Who was this stuffed-up-sounding mouth breather, Fife, Fifidy-fife something, Simingdon Fife Fiefdom the second or the third. Whatever he was wearing for a costume approximated something formal.
“What are you?” Ned asked. “A conductor, a waiter?”
“An earl,” he said, “an earl in real life. No, just kidding. I work at a bank.”
Fife acted like a semiroyal. At the coat check he turned out his pockets and left a pile for a tip because the coins were too heavy and his suit was bespoke. The money was dirty, besides.
“I’ll take you home,” he said to Ned, and then to Isabel, “I sense your hesitation. I’ve a good driver. Don’t worry.”
“I’m not worried.”
But Ned could see she was, and who was this man really? He looked like Oscar Wilde, ungainly and full of appetite, but rich, there was that. Ned could see the money nudged against the curb and the driver on alert.
“After you,” Fife said, and in Ned went and was instantly made imperishable in the vault of Fife’s car.
“Is it German?”
“Why not?” Fife said.
And why not roughly, an all-night magic act willing girls? After a while, the girls got tired; nothing much was happening to them, and Isabel had no ideas. She seemed incapable of enjoying herself anywhere. She said, “I can’t talk,” but Ned waved her off.
She said, “Ned, please, Ned. Ned, Ned, Ned, Ned, Ned.”
“You’re such a drag,” he said.
“Ned, Ned, Ned.” Her voice was tiny and squeaky. She said, “I can’t see!”
“Open your eyes!”
“I
can’t.”
He led her out of the party and propped her against the building’s gate. Told her to wait, he’d get a taxi.
The next thing he knew, there was Fife loudly returned to the street and undressing — at least he heard undressing sounds. Fife was shouting at Isabel to open her eyes and Isabel was making panicky squeaks, chittering like a squirrel. Fife had hold of her.
“Open your eyes, you dumb cunt!”
And she did and she puked on his shoes.
*
They came up with the idea of Rome together, Fife and Ned, and they all three took off for a week in December, but it rained most of the time and the discolored statuary looked like so much salvage in the dingy gush of water. So much for the city of fountains.

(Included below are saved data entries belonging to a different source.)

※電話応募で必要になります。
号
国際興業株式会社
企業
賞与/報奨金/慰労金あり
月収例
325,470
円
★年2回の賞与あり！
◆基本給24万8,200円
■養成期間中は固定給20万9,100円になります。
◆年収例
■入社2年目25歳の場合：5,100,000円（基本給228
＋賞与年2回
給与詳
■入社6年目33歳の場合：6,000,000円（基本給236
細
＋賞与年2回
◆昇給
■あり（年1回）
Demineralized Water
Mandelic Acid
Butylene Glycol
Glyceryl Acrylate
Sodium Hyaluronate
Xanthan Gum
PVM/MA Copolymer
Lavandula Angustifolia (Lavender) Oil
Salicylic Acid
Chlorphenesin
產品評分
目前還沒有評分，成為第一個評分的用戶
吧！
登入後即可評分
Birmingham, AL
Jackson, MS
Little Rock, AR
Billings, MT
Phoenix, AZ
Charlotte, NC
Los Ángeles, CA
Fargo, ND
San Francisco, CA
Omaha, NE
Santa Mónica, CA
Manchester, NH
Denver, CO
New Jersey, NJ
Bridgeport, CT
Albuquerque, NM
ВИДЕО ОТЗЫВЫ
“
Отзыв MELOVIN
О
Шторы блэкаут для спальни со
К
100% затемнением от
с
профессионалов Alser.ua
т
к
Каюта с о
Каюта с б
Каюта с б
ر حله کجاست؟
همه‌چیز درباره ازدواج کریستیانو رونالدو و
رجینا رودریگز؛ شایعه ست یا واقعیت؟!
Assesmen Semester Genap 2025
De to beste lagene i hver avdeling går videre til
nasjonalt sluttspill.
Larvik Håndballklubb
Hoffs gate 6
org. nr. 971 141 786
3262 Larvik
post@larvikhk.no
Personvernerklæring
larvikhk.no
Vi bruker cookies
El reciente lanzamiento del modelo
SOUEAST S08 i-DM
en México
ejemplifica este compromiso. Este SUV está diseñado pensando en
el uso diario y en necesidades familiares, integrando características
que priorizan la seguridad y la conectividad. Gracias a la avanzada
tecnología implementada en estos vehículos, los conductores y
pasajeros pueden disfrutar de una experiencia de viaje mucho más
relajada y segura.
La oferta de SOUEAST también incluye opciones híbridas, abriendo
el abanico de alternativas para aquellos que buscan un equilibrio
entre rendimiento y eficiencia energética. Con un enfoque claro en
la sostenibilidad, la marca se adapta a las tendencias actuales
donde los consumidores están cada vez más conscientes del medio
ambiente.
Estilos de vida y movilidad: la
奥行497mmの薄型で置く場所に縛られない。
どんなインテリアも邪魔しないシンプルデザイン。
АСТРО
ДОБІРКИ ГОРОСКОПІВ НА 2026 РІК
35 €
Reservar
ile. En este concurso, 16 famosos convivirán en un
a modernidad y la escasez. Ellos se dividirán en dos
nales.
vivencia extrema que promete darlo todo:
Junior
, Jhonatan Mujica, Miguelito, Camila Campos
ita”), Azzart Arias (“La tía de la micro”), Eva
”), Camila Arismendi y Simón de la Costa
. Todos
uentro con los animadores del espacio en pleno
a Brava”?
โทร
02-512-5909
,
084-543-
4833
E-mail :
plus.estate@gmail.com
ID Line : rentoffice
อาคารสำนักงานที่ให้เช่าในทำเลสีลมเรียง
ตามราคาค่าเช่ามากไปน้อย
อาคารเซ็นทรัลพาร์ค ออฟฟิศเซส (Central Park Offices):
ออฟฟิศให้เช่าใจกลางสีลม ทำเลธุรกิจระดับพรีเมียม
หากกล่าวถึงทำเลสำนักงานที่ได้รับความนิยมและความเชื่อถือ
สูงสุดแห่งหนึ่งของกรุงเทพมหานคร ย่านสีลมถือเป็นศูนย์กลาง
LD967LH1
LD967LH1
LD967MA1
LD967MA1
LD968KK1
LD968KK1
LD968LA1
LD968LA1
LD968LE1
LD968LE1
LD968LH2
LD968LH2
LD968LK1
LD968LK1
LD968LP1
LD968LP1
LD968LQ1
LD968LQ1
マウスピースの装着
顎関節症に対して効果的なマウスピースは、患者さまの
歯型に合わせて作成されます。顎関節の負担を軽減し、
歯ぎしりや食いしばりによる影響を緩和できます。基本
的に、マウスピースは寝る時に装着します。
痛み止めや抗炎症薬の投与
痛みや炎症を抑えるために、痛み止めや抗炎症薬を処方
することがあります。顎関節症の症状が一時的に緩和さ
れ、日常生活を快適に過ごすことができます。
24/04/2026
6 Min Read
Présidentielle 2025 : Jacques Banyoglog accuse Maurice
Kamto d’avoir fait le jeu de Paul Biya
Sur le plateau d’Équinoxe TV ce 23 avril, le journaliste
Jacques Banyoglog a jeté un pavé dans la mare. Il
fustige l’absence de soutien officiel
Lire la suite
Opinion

At night the Piazza Navona twitched in gaseous light — they might have been in Las Vegas but for the sodden stalls of nativity scenes, carnival hawked: cheap. Even the church was dank despite the pulsing coils of heaters.
“Here, stand here,” Ned said, and Isabel stood as near as she dared but was not warmed and said so.
“I’m cold, Ned, really.”
Ned, however, Ned was irrepressibly hopped up, red, manic, an all-out tourist: Borromini, Rainaldi, Bernini.
Ah! Another bloody Christ, another bloody saint, another sepulchre of little bones brittle as brushwood: the tedium of martyrdoms. “I’m cold,” Isabel said, “I’m going home,” by which she meant the hotel on the hill overlooking the Spanish Steps, the Hassler, a brocade corruption enjoyed at someone else’s expense, in this case, Fife’s.
*
“Answer me, Ned. What are we doing with this man?”
“Getting out of the house,” he said. “Isabel?” When she didn’t answer, he reminded her of what he, Ned, had been good for: experience. And he wanted to see more and he was fascinated by this jaded, shallow man’s bullying way of making money. And he didn’t want to think about what might have been anymore. They had to believe they had made the right decision. “Isabel?”
She sat on the ledge of the sink and stuck out her face at the mirror, used a tweezers lightly.